Millenniumの具体的な機能としてWinHEC 99で紹介されたものも、ソフトウェア的に起動不可能な状態に陥ったシステムを回復させるPC Health、ゲームのインストール作業を事実上不要にするWindows GAME Managerといったものである。OSの機能というより、標準添付されるアクセサリ(ユーティリティ)の機能と呼ぶべきものだ。Millenniumがもたらすであろう、OSとしての本質的な部分での変化とは無関係なもばかりと言い換えてもよい。そのうえ最新の情報によると、Windows GAME Managerの開発はどうやらキャンセルされたという。
Millenniumに関して、アクセサリの機能が取り上げられても、OSとしての本質的な機能強化についてほとんど語られることがないのは、おそらくMillenniumがそうした内容を持たないからだろう。MicrosoftはMillenniumの次こそ、コンシューマー向けOSもWindows NTコードベースになる、と言明している(開発コード名「Neptune」)。いわば「打ち止め」のOSであるMillenniumに本質的な改良を行うくらいなら、Neptuneの開発を急ぐべきだ。逆に、今Millenniumで機能を強化すれば、それを継承することになるNeptuneの開発スケジュールはさらに遅れることになってしまう。
つまり、Millenniumで画期的な機能強化は行われるとは思い難いし、行うべきでもない。そういう意味でMillenniumは、Windows 95 OSR5のようなものになるだろう(Windows 98をOSR3、Windows 98 Second EditionをOSR4と数える)。ご存じのとおり、OSR(OEM Service Release)はOEM(主にパソコンベンダ)向けとして、パソコンにプレインストールすることを前提に供給している専用バージョンで、市販のパッケージ版とは内容が異なっている。
では、OSRとしてのMillenniumはどのような変更が加えられるのか。これについても、情報はきわめて限られているものの、1つ面白い記述がある。それは、1999年7月にリリースされたPC2001 System Design GuideのドラフトVer 0.3のChapter 7 "Easy PC Systems"の項だ。残念ながら1999年11月にVer 0.5がリリースされた時点で、このVer 0.3はWebサイトから削除されてしまい、現在新規にダウンロードすることはできない。しかもVer 0.5では、Chapter 7の内容についてはPC System Design Guideとは別個に検討するということで、割愛されており、余計に怪しい雰囲気を醸し出している。
一体Ver 0.3には何と書いてあったのか。そこには、Microsoftが、スーパーI/Oチップ、8042コントローラ(PS/2キーボードおよびマウス)といったレガシー デバイスやMS-DOSをいっさいサポートしない、OEM専用版(OSR)のWindows 98とWindows 2000の開発について検討していること、Windows 98の次のOSRがMillenniumであることが明記されている。つまり、Millenniumで最も本質的な変更は、Windows 9xコードベースから、レガシー サポートのコードを除去し、Easy PC専用に仕立て上げる、ということだと考えられる。

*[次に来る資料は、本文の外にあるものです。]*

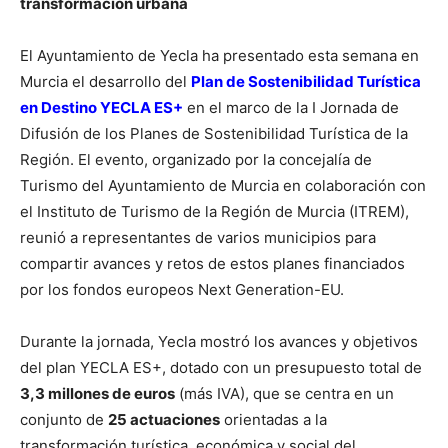
transformación urbana
El Ayuntamiento de Yecla ha presentado esta semana en
Murcia el desarrollo del
Plan de Sostenibilidad Turística
en Destino YECLA ES+
en el marco de la I Jornada de
Difusión de los Planes de Sostenibilidad Turística de la
Región. El evento, organizado por la concejalía de
Turismo del Ayuntamiento de Murcia en colaboración con
el Instituto de Turismo de la Región de Murcia (ITREM),
reunió a representantes de varios municipios para
compartir avances y retos de estos planes financiados
por los fondos europeos Next Generation-EU.
Durante la jornada, Yecla mostró los avances y objetivos
del plan YECLA ES+, dotado con un presupuesto total de
3,3 millones de euros
(más IVA), que se centra en un
conjunto de
25 actuaciones
orientadas a la
transformación turística, económica y social del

PC2001 System Design Guide Ver 0.3の「Chapter 7 Easy PC Systems」 |
「Easy PC Systems」の章にはMillenniumに関する記述がある。これによれば、レガシーデバイスやMS-DOSをいっさいサポートしないものだと述べれられている。 |
Ver 0.3の時点でMillenniumの特徴として挙げられているのは、以下の表のようなものだ。

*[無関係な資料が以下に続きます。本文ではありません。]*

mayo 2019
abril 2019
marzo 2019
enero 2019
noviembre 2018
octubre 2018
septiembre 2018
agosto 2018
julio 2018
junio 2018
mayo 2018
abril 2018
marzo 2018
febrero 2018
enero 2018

PC2001 System Design Guide Ver 0.3時点におけるMillenniumの特徴 |
WindowsにあるスーパーI/Oおよび8042依存コードの除去 |
システム起動時のUSB HID検出(USBキーボードとマウスのネイティブ サポート) |
プリンタ、ストレージ、ブロードバンド モデム、シリアル-USBおよびパラレル-USBマッパを含むUSBデバイス サポートの充実 |
ハイバネーション(HDDへのサスペンド)からの8秒以内の復帰と、サスペンド(RAMへのサスペンド)からの5秒以内の復帰(レガシーを除去する目的の1つは、ハイバネーションやサスペンドに要する時間の短縮にある) |
ACPIによりサポートされるデバイスの拡大 |
問題が発生する前の状況へ復帰させるメカニズムの搭載(前述したPC Healthのようなものと思われる) |
現時点では、このVer 0.3に記述された内容に変更が加えられていると思われるが、方向性まで大きく変わることはないだろう。現在一部で、Millenniumは、Windows 95 OSR2と同じように、OEM専用のリリースとなり、一般には市販されない可能性があるといわれているのは、このような事情からだ。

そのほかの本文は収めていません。